The dataset gives you information about a marketing campaign of a financial institution in which can be analysed in order to find ways to look for future strategies in order to improve future marketing campaigns for the bank.

The target variable is called 'deposit' which describes if a person has subscribed to a term deposit (German: "Termineinlage", more information: https://www.investopedia.com/terms/t/termdeposit.asp).

---

Your task will be to train a neural network which will be used to predict if a person will subscribe to a term deposit.

In [None]:
# Import the data
data = pd.read_csv('https://raw.githubusercontent.com/schneiderson/ATIT2-22/main/sample_data/bank.csv')
X = data.iloc[:, :-1]
y = data.iloc[:, -1]
X.head()

#### Instructions

This task will combine a lot of different aspect of what we have discussed in class over the past weeks.

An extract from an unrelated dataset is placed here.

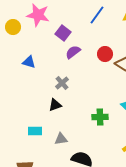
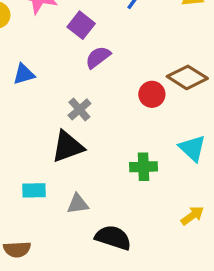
red circle: (105, 54) -> (152, 94), moved
blue triangle: (29, 62) -> (24, 74), turned -32
black triangle: (55, 105) -> (68, 147), size x1.5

**You are expected to do:**

*   **Data exploration** (6 points):
 *   Check which features are available. 
 > *   Can some features directly be discarded?
 *   Check if data is messy (e.g. missing values)
 *   Check for correlation with target variable
 *   Look for outliers
 *   Class distribution
*   **Data preparation** (6 points):
 *   Perform some data cleaning e.g.
  >  *   Replace missing values
  >  *   Outlier handling
  >  *   Removal of duplicates
 *   Convert non-numeric features to numeric features
 *   Perform a 80/20 train/test split
 *   Perform feature scaling
 *   In case of class imbalance, think about how you want to deal with it. Please briefly explain your decision.
*   **Training and model evaluation** (8 points):
 *   Please use `MLPClassifier` from `sklearn.neural_network`
 > *   The model should have 4 hidden layers with sizes hidden_layer_size=(10, 1) (parameter hidden_layer_sizes)
 > *   Set the batch_size to 64
 *   Evaluate the model performance
 > *   Calculate the accuracy and other metrics which might be helpful to evaluate the model's performance
 > *   Based on you findings, describe some measures you could take to improve the model's performance even further.
 *   Please train another model using one of the techniques we have discussed in the lectures and compare the performance to the performance achieved with the neural network.


**For each decision you make, briefly explain your reasoning.**



---


#### Further tips for working on the assignment:

When analyzing the model's performance, please think about what the baseline performance of the task would be and if your model performs better or not. It is quite unlikely the model will get a perfect score with the given parametrization. You can try to improve the performance by varying several hyperparameters of the model (e.g. number of hidden layers and number of neurons in a hidden layer, batch_size, training epochs, etc.). 

Please be aware that too many hidden layers and neurons and a large number of epochs will cause the model to train longer. If the model is too complex you might encounter time-outs in Colab.

If the number of epochs is too low, sklearn will show a warning that the model has not yet converged.